Лишь после обеда старшие и младшие библиотекари, библиографы, стажёры и заведующие – сплошное беспросветное "адамово ребро" – приступили к текущим делам. Аня в отделе периодики расписывала журнальные и газетные статьи, заводила электронные каталожные карточки. Ещё на неё не так давно навалили оцифровку ветхих газет середины и конца прошлого века. Подшивки пылились тяжёлыми стопками в отделе хранения – вся возня с ними оказалась на деле грязной и нелёгкой, а главное, очень "женской" задачей: перегрузить всю эту макулатуру, не сданную в своё время во вторсырьё, на тележку, поднять на лифте, разобрать, расшить, перелистать, просмотреть и, обчихавшись, приступить уже к работе с широким библиотечным сканером.

Ну что ж, к делу. На какое издание сегодня "начхать"? О! "Известия Петровского района" – то что надо. Вроде бы, в те края и уехали муж с Артёмкой. Или это другое место с таким же названием? Все провинциальные карты и атласы утыканы этими Петрово да Павлово, как грибами после дождя.

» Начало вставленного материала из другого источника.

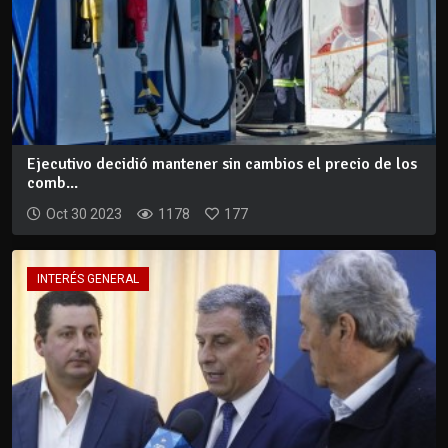
Ejecutivo decidió mantener sin cambios el precio de los
comb...
Oct 30 2023
1178
177
INTERÉS GENERAL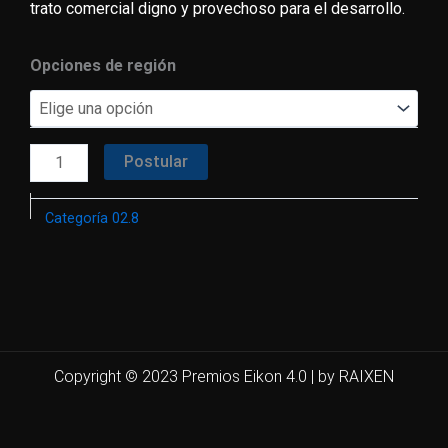
trato comercial digno y provechoso para el desarrollo.
02.08
Opciones de región
-
Sustentabilidad
de
Postular
Proveedores
cantidad
Categoría 02.8
Copyright © 2023 Premios Eikon 4.0 | by RAIXEN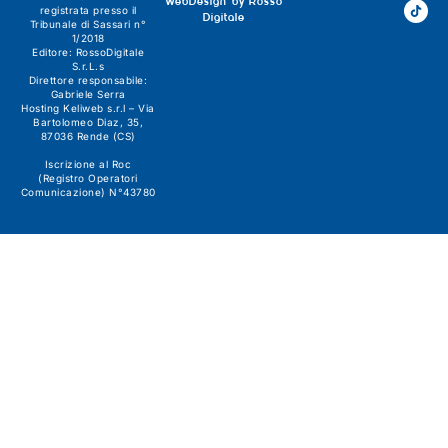
WebDesign by
Rosso
registrata presso il
Digitale
Tribunale di Sassari n°
1/2018
Editore:
RossoDigitale
S.r.L.s
Direttore responsabile:
Gabriele Serra
Hosting Keliweb s.r.l – Via
Bartolomeo Diaz, 35,
87036 Rende (CS)
Iscrizione al Roc
(Registro Operatori
Comunicazione) N°43780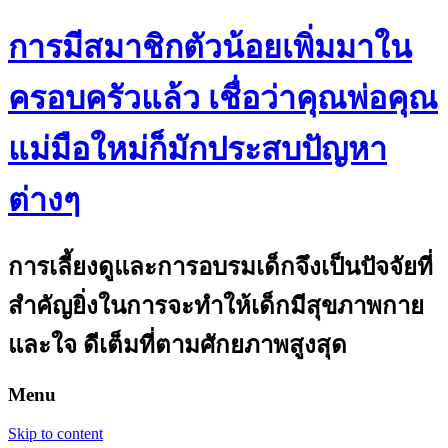
การมีสมาชิกตัวน้อยเพิ่มมาใน
ครอบครัวแล้ว เชื่อว่าคุณพ่อคุณ
แม่มือใหม่ก็มักประสบปัญหา
ต่างๆ
การเลี้ยงดูและการอบรมเด็กจึงเป็นปัจจัยที่
สำคัญยิ่งในการจะทำให้เด็กมีสุขภาพกาย
และใจ ดีเต็มที่ตามศักยภาพสูงสุด
Menu
Skip to content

О чём же писали ....в восемьдесят восьмом году? Интересно… Так-так. Съезд, пленум, перестройка, "каждой молодой семье отдельное жильё". Класс! Не уточнили только, что жильё будет съёмное… Ну, в лучшем случае, ипотечное… А вот и последняя страница, с развлекухой: "Легенда о петровском оборотне". Здорово!

Всё в тему ночного кошмара. Всё во имя спокойствия оставшейся в Москве любящей жены и матери.

Почитаем:

".... Люди говорили, что едва доктора Петровской больницы давали какому безнадёжному обитателю второго этажа путёвку на переезд вниз в анатомку, сразу появлялся на больничном дворе конь вороной масти.

Жеребец был красив, как дьявол, но вёл себя престранно: вроде и по-лошадиному, но вместе с тем как бы во многом и по-человечьи.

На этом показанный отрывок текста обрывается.